On its face, G.S. § 95-98 seems to invalidate only those agreements with unions acting as bargaining agent for the public employees of the governmental unit. However, judicial interpretations of the statute indicate a broad legislative proscription against contracts with unions.

In Atkins v. City of Charlotte, 296 F. Supp. 1068 (W.D.N.C. 1969), the U.S. District Court for the Western District of North Carolina, in upholding the constitutionality of G.S. § 95-98, stated that the statutory provision "simply voids contracts between units of government within North Carolina and labor unions and expresses the public policy of North Carolina to be against such collective bargaining contracts." Id. at 1077. Notably, although the facts of the case applied to public employees, the court appeared to apply the statutory provisions to all contracts between public bodies and labor unions and did not appear to limit the scope of the statute to contracts between a public body and its employees. We note that the employees for whom the ATU is negotiating may become public employees under the priority of re-employment provisions of Section 5333(b).

In Winston-Salem/Forsyth County v. Phillps, 381 F. Supp. 644 (M.D.N.C. 1974), the U.S. District Court for the Middle District of North Carolina explained that one rationale for prohibiting contracts between public bodies and public employee unions is that these contracts allow public employees to become part of the "political decision-making process" in a way that provides those employees an advantage over all other citizens. Id. at 647. The General Assembly's public policy determination that it is detrimental to the State's interests to allow the degree of intrusion into public decisions inherent in agreements with public employee collective bargaining units, weighs against adopting a different standard where negotiated agreements with private employee units are involved. Adoption of a different standard could, under the priority of re-employment provisions of Section 5333(b), allow collective bargaining units to achieve indirectly that which the General Assembly has prohibited them from achieving directly.

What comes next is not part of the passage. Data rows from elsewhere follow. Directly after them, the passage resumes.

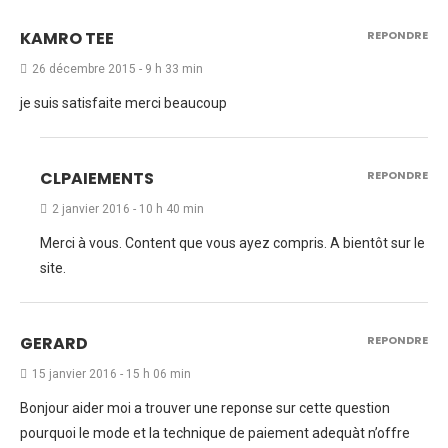
KAMRO TEE
REPONDRE
26 décembre 2015 - 9 h 33 min
je suis satisfaite merci beaucoup
CLPAIEMENTS
REPONDRE
2 janvier 2016 - 10 h 40 min
Merci à vous. Content que vous ayez compris. A bientôt sur le
site.
GERARD
REPONDRE
15 janvier 2016 - 15 h 06 min
Bonjour aider moi a trouver une reponse sur cette question
pourquoi le mode et la technique de paiement adequàt n’offre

Citing Atkins, the U.S. District Court for the Eastern District of North Carolina stated that "[p]rison administrators may refuse to contract with any group or union of inmates; moreover, any such contract is void under the laws of North Carolina and of no effect whatsoever." North Carolina Prisoners' Labor Union v. Jones, 409 F. Supp. 937, 945 (E.D.N.C. 1976), rev'd on other grounds, 433 U.S. 119 (1977) (stating that "[c]ollective bargaining for inmates with respect to . . . terms and conditions of incarceration is illegal under N.C.G.S. § 95-98 (1975)." 433 U.S. 122 (n.1). Since inmates are not public employees, see Harker v. State Use Industries, 990 F.2d 131 (4th Cir. 1993), cert. denied, U.S. , 114 S. Ct. 238 (1993); Franks v. Oklahoma State Industries, 7 F.3d 971 (10th Cir. 1993), the court's statement suggests that the scope of the prohibition of G.S. § 95-98 against contracting with labor unions extends beyond contracts with public employee units.

Based on these cases, we have serious concerns regarding the enforceability of a contract between the TTA and ATU. We note, however, that the Department of Labor has anticipated the inability of some states to enter such contracts and provided in its regulations as follows: In instances where states or political subdivisions are subject to legal restrictions on bargaining with employee organizations, the Department of Labor will utilize special procedures to satisfy the Federal statute in a manner which does not contravene state or local law. For example, employee protective terms and conditions, acceptable to both employee and applicant representatives, may be incorporated into a resolution adopted by the involved local government.

29 C.F.R. § 215.3(a)(2). We are aware of no legal prohibition against TTA's adopting a resolution to provide protective arrangements consistent with Section 5333(b).